(Exercise details)
Please say how many lines in the records below contain the word "громад". Give the number and nothing more.

Content starts

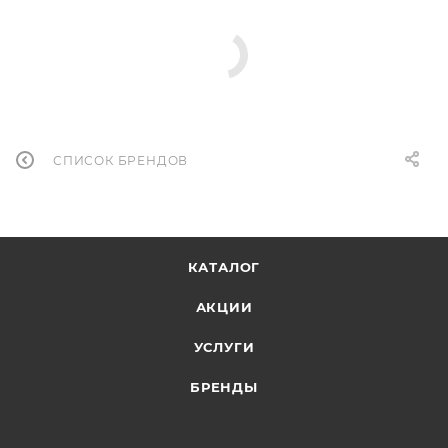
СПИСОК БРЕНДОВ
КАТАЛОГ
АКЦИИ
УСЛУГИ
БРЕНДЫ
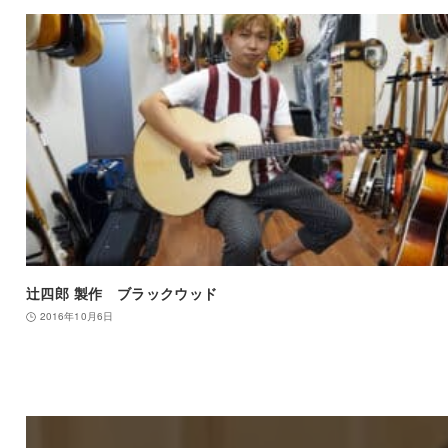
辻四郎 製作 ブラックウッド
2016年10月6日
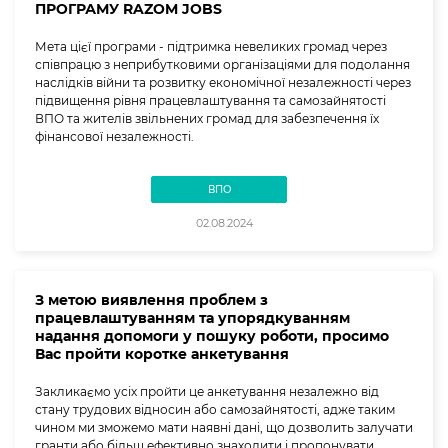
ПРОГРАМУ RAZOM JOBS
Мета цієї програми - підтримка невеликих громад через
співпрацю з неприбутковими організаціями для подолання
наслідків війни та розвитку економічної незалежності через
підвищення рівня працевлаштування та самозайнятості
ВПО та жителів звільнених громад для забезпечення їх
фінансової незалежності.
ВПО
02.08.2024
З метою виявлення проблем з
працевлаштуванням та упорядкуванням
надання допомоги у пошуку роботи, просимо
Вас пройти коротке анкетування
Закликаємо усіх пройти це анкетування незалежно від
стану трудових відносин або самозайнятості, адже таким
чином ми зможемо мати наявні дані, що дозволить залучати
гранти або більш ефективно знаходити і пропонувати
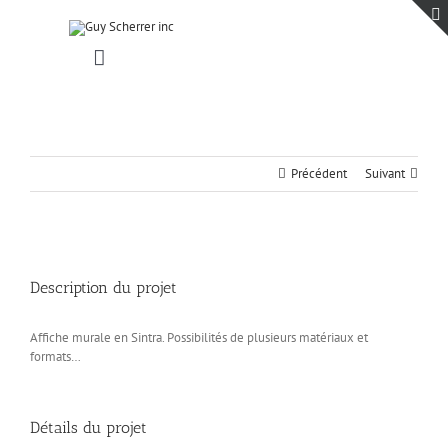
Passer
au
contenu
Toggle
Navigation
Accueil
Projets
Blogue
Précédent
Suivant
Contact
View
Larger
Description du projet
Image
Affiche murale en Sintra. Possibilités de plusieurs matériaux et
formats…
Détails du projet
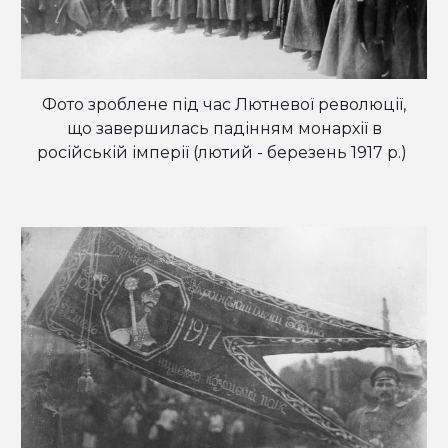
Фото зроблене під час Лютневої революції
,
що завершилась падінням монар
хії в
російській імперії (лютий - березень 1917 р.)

Content ends
Content starts

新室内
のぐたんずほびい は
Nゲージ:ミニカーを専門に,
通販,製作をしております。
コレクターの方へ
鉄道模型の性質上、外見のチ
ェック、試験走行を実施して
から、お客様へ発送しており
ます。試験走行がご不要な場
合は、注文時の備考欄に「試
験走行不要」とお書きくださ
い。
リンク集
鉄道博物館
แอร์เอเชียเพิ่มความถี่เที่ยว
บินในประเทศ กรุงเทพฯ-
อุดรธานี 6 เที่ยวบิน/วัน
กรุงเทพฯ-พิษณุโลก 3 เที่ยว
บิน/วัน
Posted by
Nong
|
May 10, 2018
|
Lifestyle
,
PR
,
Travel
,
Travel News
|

Content ends

(Response box)
2